Şimdi sueyi birlikte okuyalım .
Rahmân ve rahîm olan Allah’ın adıyla
62.1. Göklerde ve yerde olanların hepsi, mülkün sahibi, eksiklikten münezzeh, azîz ve hakîm olan Allah’ı tesbih eder. 62.2. Çünkü ümmîlere içlerinden, kendilerine âyetlerini okuyan, onları temizleyen, onlara Kitab’ı ve hikmeti öğreten bir peygamber gönderen O’dur. Kuşkusuz onlar önceden apaçık bir sapıklık içindeydiler.
62.3. (Peygamberi) müminlerden henüz kendilerine katılmamış bulunan diğer insanlara da göndermiştir. O, azîzdir, hakîmdir.
62.4. Bu, Allah’ın lütfudur. Onu dilediğine verir. Allah büyük lütuf sahibidir.
buradan sonra Musa pey. ve Tevrat örnek olarak veriliyor .Benzetmeyi çok iyi düşünmeliyiz değil mi !?
62.5. Tevrat’la yükümlü tutulup da onunla amel etmeyenlerin durumu, ciltlerce kitap taşıyan merkebin durumu gibidir.
Allah’ın âyetlerini yalanlamış olan kavmin durumu ne kötüdür! Allah, zalimler topluluğunu doğru yola iletmez.
62.6. De ki: Ey yahudiler! Bütün insanlar değil de, yalnız, kendinizin Allah’ın dostları olduğunuzu iddia ediyorsanız, bunda da samimi iseniz, haydi ölümü temenni edin (bakalım)!
62.7. Ama onlar, önceden yaptıklarından dolayı ölümü asla temenni etmezler. Allah, zalimleri çok iyi bilir.
62.8. De ki: Sizin kendisinden kaçtığınız ölüm, muhakkak sizi bulacaktır.
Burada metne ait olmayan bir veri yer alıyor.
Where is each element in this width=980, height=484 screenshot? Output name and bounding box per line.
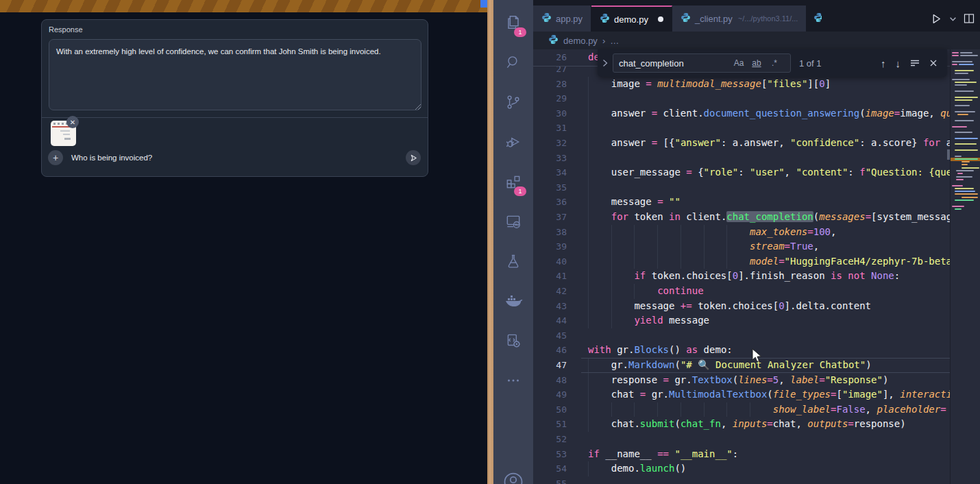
code-line-29: 29 [533,91,950,106]
blue-chip [480,0,487,8]
minimap-line [955,105,970,106]
code-line-32: 32 answer = [{"answer": a.answer, "confi… [533,136,950,151]
minimap-line [957,173,963,174]
code-line-30: 30 answer = client.document_question_ans… [533,106,950,121]
code-line-45: 45 [533,328,950,343]
code-line-43: 43 message += token.choices[0].delta.con… [533,299,950,314]
activity-more[interactable] [493,362,533,402]
python-icon [600,13,610,25]
find-input[interactable] [613,58,730,69]
code-line-28: 28 image = multimodal_message["files"][0… [533,77,950,92]
code-line-55: 55 [533,476,950,484]
minimap-line [955,138,978,139]
add-file-button[interactable]: + [48,150,63,165]
code-line-53: 53if __name__ == "__main__": [533,447,950,462]
code-line-44: 44 yield message [533,313,950,328]
minimap-line [955,70,974,71]
screen: Response With an extremely high level of… [0,0,980,484]
activity-code-runner[interactable] [493,322,533,362]
activity-remote-explorer[interactable] [493,203,533,243]
indent-guide [588,151,589,166]
tab-_client.py[interactable]: _client.py~/.../python3.11/... [672,5,807,32]
code-line-41: 41 if token.choices[0].finish_reason is … [533,269,950,284]
find-previous-button[interactable]: ↑ [881,58,886,69]
line-number: 38 [533,225,567,240]
minimap-line [955,82,977,83]
code-line-49: 49 chat = gr.MultimodalTextbox(file_type… [533,387,950,402]
minimap-line [955,132,972,133]
line-number: 31 [533,121,567,136]
thumb-line [64,138,71,140]
editor-actions [931,5,977,32]
python-icon [681,12,691,25]
line-number: 46 [533,343,567,358]
find-input-box: Aa ab .* [613,53,791,73]
breadcrumb[interactable]: demo.py › … [533,32,980,49]
breadcrumb-file[interactable]: demo.py [563,36,598,46]
activity-testing[interactable] [493,243,533,282]
minimap-line [956,179,964,180]
regex-button[interactable]: .* [765,58,783,68]
minimap-line [952,55,959,56]
indent-guide [588,91,589,106]
more-icon [504,372,522,392]
line-number: 55 [533,476,567,484]
code-line-47: 47 gr.Markdown("# 🔍 Document Analyzer Ch… [533,358,950,373]
code-line-36: 36 message = "" [533,195,950,210]
minimap-line [955,90,974,92]
line-number: 48 [533,373,567,388]
line-number: 35 [533,180,567,195]
send-button[interactable] [406,150,421,165]
tab-demo.py[interactable]: demo.py [591,5,672,32]
tab-app.py[interactable]: app.py [533,5,591,32]
activity-docker[interactable] [493,282,533,322]
minimap-line [955,199,974,201]
activity-account[interactable] [493,472,533,484]
code-line-38: 38 max_tokens=100, [533,225,950,240]
minimap-line [955,158,978,160]
testing-icon [504,252,522,273]
find-widget: Aa ab .* 1 of 1 ↑ ↓ [598,49,947,77]
line-number: 45 [533,328,567,343]
minimap-line [960,55,978,56]
activity-run-debug[interactable] [493,123,533,163]
activity-search[interactable] [493,44,533,84]
split-editor-button[interactable] [964,13,975,24]
minimap-line [957,114,968,115]
close-find-button[interactable] [929,59,938,67]
code-runner-icon [504,332,522,352]
window-divider[interactable] [487,0,493,484]
tab-fragment[interactable] [807,5,822,32]
tab-label: _client.py [695,14,733,24]
match-case-button[interactable]: Aa [730,58,748,68]
remove-attachment-button[interactable]: ✕ [66,116,79,128]
scrollbar-marker [947,149,950,160]
chat-input-text[interactable]: Who is being invoiced? [71,154,152,162]
tab-label: app.py [556,14,583,24]
line-number: 40 [533,254,567,269]
code-line-33: 33 [533,151,950,166]
minimap-line [955,97,978,98]
activity-source-control[interactable] [493,84,533,123]
minimap-line [961,167,979,169]
response-textarea[interactable]: With an extremely high level of confiden… [49,39,421,110]
run-dropdown-button[interactable] [949,15,957,23]
activity-extensions[interactable]: 1 [493,163,533,203]
breadcrumb-more[interactable]: … [610,36,619,46]
run-python-button[interactable] [931,13,942,25]
indent-guide [588,180,589,195]
find-next-button[interactable]: ↓ [896,58,901,69]
activity-explorer[interactable]: 1 [493,4,533,44]
minimap[interactable] [951,49,980,484]
toggle-replace-chevron[interactable] [598,59,613,67]
minimap-line [952,64,957,65]
line-number: 47 [533,358,567,373]
code-editor[interactable]: 2728 image = multimodal_message["files"]… [533,49,980,484]
whole-word-button[interactable]: ab [748,58,765,68]
find-in-selection-button[interactable] [910,59,920,67]
line-number: 41 [533,269,567,284]
minimap-line [956,170,974,171]
minimap-line [955,143,977,145]
code-line-37: 37 for token in client.chat_completion(m… [533,210,950,225]
minimap-line [960,52,972,53]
Sonra da görüleni ve görülmeyeni bilen Allah’a döndürüleceksiniz de
O , size bütün yaptıklarınızı haber verecektir.
( Rab’bimiz bize ne anlatmak istiyor acaba !! )
___________________________________________________ ________
ve ayet 9 – 10
62.9. Ey iman edenler!
Cuma günü namaza çağırıldığı (ezan okunduğu) zaman, hemen Allah’ı anmaya koşun ve alış verişi bırakın. Eğer bilmiş olsanız, elbette bu, sizin için daha hayırlıdır.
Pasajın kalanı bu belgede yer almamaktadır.